Covance lowers earnings guidance for 2008

by | 22nd Dec 2008 | News

US-based contract research organisation (CRO) Covance has now lowered its earnings guidance for 2008 after warning in October that the global economic downturn and the continuing strength of the dollar were cutting into its Early Development business in particular.

US-based contract research organisation (CRO) Covance has now lowered its earnings guidance for 2008 after warning in October that the global economic downturn and the continuing strength of the dollar were cutting into its Early Development business in particular.

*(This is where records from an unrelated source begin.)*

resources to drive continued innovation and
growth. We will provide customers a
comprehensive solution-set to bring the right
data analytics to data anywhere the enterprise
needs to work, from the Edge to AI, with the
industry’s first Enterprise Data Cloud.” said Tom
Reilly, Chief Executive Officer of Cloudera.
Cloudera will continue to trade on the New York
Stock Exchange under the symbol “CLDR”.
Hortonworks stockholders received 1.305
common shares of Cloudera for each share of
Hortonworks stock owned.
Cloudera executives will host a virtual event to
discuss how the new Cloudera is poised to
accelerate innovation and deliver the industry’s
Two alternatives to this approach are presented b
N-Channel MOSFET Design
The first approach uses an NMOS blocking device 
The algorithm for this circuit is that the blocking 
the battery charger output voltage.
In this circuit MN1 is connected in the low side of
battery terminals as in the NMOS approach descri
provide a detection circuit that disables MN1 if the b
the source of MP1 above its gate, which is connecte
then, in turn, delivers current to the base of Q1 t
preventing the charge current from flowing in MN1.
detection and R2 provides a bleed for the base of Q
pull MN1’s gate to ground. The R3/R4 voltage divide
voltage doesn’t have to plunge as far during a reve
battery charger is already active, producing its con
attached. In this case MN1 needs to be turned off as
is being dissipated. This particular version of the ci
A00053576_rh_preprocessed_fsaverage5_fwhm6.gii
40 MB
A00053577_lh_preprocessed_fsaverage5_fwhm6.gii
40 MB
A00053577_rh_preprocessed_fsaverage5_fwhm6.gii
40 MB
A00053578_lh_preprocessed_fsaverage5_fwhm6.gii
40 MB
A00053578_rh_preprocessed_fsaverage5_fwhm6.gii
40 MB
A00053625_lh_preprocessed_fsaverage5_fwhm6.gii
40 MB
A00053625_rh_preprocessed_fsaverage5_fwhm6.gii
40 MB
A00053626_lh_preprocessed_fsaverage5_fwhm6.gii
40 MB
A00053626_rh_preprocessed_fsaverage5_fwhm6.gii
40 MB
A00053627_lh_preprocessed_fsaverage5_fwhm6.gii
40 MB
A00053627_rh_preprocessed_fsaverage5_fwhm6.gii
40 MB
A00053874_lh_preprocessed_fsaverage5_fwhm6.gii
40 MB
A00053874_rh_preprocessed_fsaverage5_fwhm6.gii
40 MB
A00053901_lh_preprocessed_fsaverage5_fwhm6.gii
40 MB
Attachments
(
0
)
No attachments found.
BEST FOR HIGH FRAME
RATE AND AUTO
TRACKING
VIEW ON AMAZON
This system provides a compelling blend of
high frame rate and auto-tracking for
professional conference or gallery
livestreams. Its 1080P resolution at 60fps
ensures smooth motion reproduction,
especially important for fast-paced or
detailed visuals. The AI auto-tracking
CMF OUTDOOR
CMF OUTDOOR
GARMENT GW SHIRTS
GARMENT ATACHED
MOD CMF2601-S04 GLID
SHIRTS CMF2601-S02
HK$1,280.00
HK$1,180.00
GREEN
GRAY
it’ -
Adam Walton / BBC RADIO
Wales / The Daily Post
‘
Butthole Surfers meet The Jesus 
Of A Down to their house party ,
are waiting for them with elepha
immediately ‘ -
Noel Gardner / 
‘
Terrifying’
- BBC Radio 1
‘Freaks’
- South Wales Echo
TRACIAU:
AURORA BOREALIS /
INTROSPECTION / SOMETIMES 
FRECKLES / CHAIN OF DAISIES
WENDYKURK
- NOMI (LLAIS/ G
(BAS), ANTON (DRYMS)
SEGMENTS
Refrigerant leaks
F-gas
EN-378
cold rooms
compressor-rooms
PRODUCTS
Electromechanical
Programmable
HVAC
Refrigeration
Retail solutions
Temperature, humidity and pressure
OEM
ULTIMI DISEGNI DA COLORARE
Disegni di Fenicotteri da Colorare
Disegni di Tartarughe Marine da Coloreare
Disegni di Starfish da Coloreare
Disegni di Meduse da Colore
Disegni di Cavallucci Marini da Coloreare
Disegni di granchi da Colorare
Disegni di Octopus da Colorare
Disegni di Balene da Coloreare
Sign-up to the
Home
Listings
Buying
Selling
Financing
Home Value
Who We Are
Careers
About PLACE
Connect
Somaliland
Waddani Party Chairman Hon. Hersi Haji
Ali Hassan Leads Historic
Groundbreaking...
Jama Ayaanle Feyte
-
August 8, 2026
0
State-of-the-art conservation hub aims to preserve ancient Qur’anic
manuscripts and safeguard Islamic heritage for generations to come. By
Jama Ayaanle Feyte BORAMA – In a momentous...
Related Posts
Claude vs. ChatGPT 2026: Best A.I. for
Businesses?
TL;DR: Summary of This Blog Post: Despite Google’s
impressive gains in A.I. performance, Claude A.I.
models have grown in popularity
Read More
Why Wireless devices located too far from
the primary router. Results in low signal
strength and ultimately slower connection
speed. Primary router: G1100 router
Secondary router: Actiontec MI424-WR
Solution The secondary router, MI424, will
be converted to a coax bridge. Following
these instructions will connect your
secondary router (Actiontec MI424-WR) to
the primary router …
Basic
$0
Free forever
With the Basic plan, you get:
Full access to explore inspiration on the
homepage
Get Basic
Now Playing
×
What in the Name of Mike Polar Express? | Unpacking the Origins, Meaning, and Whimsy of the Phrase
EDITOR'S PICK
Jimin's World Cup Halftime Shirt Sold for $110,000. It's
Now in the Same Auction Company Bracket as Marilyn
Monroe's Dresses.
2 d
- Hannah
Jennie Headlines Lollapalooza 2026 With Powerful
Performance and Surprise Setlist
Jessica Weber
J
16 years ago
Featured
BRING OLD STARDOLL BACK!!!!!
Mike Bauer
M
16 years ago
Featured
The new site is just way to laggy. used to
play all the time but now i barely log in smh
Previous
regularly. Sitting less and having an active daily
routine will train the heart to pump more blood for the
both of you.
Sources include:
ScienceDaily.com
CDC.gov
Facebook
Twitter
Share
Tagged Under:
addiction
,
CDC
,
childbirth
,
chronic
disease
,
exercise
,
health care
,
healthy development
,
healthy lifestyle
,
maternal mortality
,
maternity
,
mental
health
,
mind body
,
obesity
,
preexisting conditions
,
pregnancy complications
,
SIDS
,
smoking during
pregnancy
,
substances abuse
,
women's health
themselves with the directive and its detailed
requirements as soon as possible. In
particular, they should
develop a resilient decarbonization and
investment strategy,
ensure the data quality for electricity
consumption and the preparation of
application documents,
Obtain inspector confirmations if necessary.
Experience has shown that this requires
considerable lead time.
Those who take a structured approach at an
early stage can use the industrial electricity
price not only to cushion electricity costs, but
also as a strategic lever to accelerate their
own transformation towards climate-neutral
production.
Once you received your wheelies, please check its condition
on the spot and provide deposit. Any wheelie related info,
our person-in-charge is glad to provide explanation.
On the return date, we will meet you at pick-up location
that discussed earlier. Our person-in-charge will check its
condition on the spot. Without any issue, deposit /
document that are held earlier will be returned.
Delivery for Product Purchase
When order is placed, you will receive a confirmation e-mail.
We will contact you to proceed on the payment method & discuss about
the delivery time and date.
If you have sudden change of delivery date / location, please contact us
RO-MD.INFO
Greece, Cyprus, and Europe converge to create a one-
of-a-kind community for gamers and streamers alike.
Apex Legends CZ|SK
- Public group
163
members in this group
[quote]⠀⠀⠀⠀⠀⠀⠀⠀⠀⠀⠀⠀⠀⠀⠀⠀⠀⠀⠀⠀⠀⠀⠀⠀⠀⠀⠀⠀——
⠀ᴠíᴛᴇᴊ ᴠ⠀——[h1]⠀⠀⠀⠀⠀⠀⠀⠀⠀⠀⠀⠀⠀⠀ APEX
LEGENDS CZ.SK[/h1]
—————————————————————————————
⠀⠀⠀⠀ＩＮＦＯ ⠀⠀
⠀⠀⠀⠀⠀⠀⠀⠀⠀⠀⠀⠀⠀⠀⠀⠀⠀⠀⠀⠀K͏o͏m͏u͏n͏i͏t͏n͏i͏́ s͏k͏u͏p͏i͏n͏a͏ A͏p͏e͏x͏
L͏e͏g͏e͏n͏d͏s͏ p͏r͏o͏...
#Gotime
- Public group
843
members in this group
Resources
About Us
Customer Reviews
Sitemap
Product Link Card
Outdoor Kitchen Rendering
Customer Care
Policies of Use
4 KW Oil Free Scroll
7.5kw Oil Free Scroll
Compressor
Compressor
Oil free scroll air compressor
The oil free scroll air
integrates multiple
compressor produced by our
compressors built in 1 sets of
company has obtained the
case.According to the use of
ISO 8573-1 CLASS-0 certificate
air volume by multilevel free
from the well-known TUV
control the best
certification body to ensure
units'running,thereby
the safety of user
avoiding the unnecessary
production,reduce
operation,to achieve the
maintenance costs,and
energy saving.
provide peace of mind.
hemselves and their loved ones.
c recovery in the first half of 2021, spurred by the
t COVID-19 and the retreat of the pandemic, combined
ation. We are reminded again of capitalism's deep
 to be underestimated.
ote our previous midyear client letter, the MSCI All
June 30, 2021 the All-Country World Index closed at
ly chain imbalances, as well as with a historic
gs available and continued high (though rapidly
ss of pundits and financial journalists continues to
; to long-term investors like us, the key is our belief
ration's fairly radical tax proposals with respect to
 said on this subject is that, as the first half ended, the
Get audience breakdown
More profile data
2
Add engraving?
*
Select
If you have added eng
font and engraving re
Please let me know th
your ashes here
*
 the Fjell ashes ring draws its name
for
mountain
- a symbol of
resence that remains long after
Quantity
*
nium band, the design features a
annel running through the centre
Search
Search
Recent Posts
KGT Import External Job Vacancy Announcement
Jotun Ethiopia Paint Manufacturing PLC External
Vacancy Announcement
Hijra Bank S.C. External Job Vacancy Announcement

At the third-quarter stage, Covance predicted its revenue growth for 2008 would be “in the low-teens” but stuck with its previous guidance of 20% annual growth in full-year earnings per share (EPS) to US$3.18 per diluted share. That has now been adjusted to EPS of US$3.02 on “low double-digit” revenue growth. Both of the EPS targets exclude gains from the sale of Covance’s centralised electrocardiogram business in November 2007.

The CRO also forecast that its adjusted net book-to-bill ratio (calculated by dividing net new business by revenue for any given quarter) would be in line with the third-quarter level at 1.2 to 1.

“Despite the fact that both the volume and dollar value of proposal activity for our late-stage service offerings are increasing in the fourth quarter on a sequential and year-on-year basis, we are experiencing reduced demand for our early development services due to a combination of a lower level of new project initiations and increased project delays,” explained Joe Herring, Covance’s chairman and chief executive officer.

“In addition, as nearly 40% of our revenues originate overseas, our fourth-quarter results are being significantly impacted by the continued rapid strengthening of the US dollar, even since we last updated our outlook in October.”

Covance expects full-year revenue growth for 2009 to be in the range of 5-10% versus 2008, with earnings per share coming in at US$3.00 to US$3.20. The forecasts assume foreign exchange rates remain at budgeted levels throughout 2009, “which would negatively impact year-on-year growth in revenue by approximately US$100 million and earnings per share by US$0.27 versus the average 2008 exchange rates”, the CRO noted.

Stripping out currency translation would lift the forecast for revenue growth to 10-15% while the guidance for earnings growth would be 8-15%. “Looking to the first quarter of 2009, we expect a modest sequential decline in earnings per share from the fourth quarter of 2008, relating largely to new operations coming online,” Covance added.

The extraordinary strengthening of the US dollar “will have a significant impact on our results in 2009”, Herring commented. “Additionally, the slower project starts in early development are expected to continue into the first quarter and perhaps longer”. These two issues combined were likely to “more than offset the expected growth of our late-stage development services next year”.

Despite these near-term challenges, “we continue to remain positive on our longer-term outlook”, Herring said. “Our clients have an urgent need to develop new medicines and improve the productivity of their R&D methods. We believe Covance is the best-positioned CRO to help our pharmaceutical and biotechnology clients increase their R&D productivity, make cost structures more flexible, and reduce the time and cost of bringing a new drug through all stages of the development process.”

According to Reuters, the revised earnings outlook dragged Covance’s shares down by 14% and had a knock-on effect on rival CRO Charles River Laboratories, whose shares dropped by US$1.82 to US$23.12. The Covance stock hit a low of US$36.84 on the day of the announcement.